Exercise aim | Each line below containing the word "Skive" needs to be shown.
Start of Given data
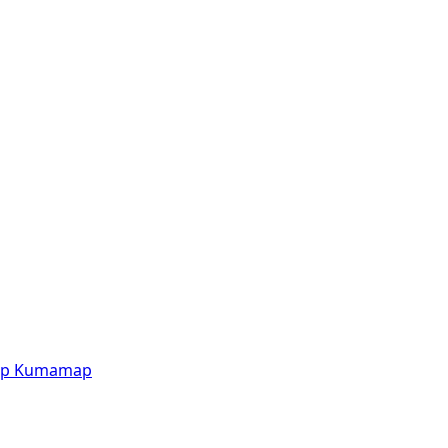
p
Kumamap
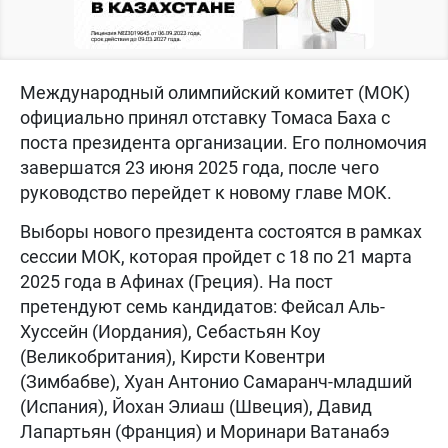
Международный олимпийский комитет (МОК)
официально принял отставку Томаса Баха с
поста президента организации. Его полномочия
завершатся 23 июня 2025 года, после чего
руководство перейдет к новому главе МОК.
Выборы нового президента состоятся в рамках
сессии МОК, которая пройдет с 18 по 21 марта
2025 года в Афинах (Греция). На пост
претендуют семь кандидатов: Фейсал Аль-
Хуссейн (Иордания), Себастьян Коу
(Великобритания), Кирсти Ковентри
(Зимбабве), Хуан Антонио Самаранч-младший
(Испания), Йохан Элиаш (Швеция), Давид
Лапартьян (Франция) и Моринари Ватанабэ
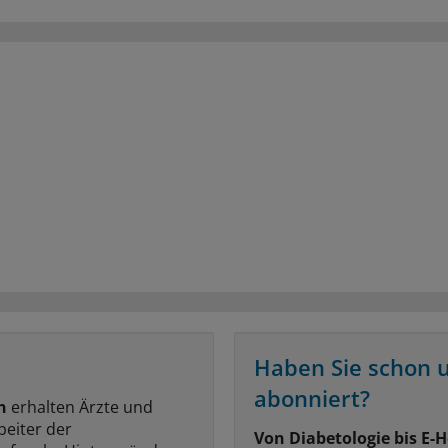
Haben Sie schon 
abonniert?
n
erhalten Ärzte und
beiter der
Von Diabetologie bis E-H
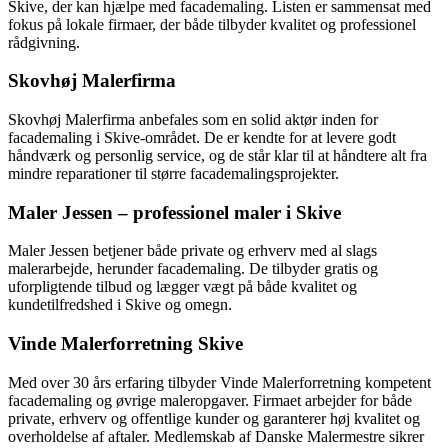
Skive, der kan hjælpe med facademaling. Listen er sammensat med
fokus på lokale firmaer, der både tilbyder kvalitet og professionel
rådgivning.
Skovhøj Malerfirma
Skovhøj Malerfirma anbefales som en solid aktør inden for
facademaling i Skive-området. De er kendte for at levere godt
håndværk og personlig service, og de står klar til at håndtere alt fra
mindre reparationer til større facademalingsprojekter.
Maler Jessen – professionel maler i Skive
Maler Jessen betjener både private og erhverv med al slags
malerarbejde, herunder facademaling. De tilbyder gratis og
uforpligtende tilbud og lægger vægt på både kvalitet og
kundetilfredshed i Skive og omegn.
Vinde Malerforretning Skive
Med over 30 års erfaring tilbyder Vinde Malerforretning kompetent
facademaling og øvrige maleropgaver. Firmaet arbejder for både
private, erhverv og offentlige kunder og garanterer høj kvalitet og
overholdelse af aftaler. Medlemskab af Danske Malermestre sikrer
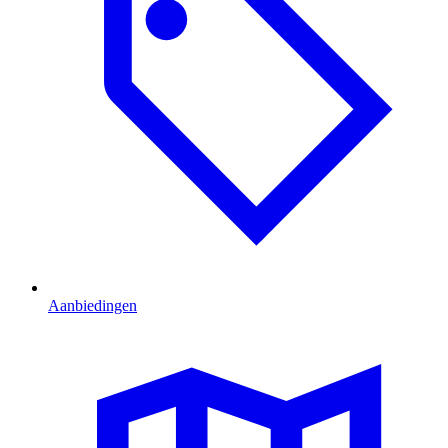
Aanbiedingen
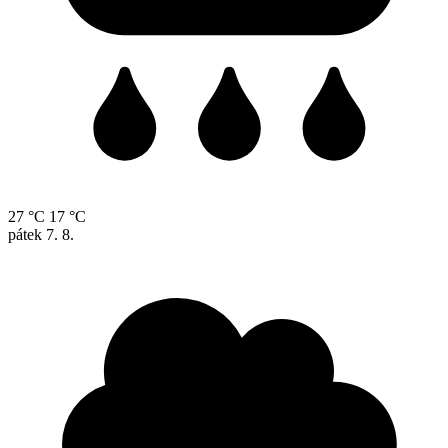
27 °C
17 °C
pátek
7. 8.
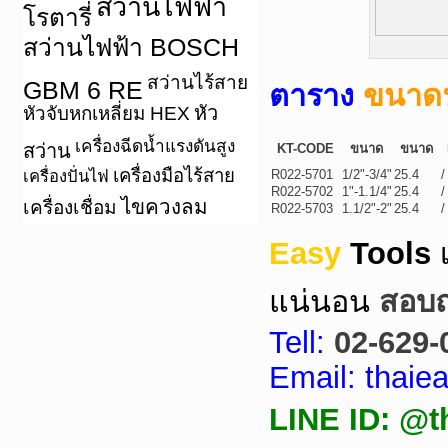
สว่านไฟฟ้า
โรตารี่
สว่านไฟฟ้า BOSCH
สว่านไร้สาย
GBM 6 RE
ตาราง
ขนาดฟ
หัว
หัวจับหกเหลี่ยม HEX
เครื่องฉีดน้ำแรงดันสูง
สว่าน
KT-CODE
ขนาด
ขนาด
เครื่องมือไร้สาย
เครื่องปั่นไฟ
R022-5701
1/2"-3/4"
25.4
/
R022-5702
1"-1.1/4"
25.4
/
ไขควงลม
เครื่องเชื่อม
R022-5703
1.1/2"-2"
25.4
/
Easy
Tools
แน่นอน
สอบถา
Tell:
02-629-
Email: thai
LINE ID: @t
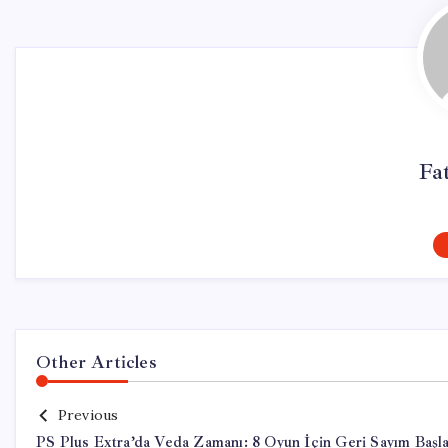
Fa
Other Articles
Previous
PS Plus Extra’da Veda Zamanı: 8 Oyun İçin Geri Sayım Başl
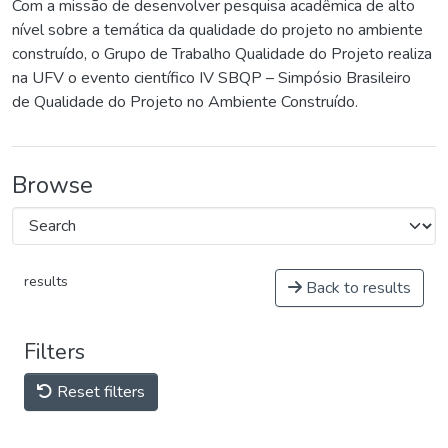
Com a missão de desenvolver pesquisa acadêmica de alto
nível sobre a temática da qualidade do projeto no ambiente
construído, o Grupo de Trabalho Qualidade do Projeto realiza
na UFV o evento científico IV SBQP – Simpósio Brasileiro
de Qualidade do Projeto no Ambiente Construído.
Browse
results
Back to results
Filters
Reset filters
End of Given data
Your solution |
Skive, der kan hjælpe med facademaling. Listen er sammensat med
facademaling i Skive-området. De er kendte for at levere godt
Maler Jessen – professionel maler i Skive
kundetilfredshed i Skive og omegn.
Vinde Malerforretning Skive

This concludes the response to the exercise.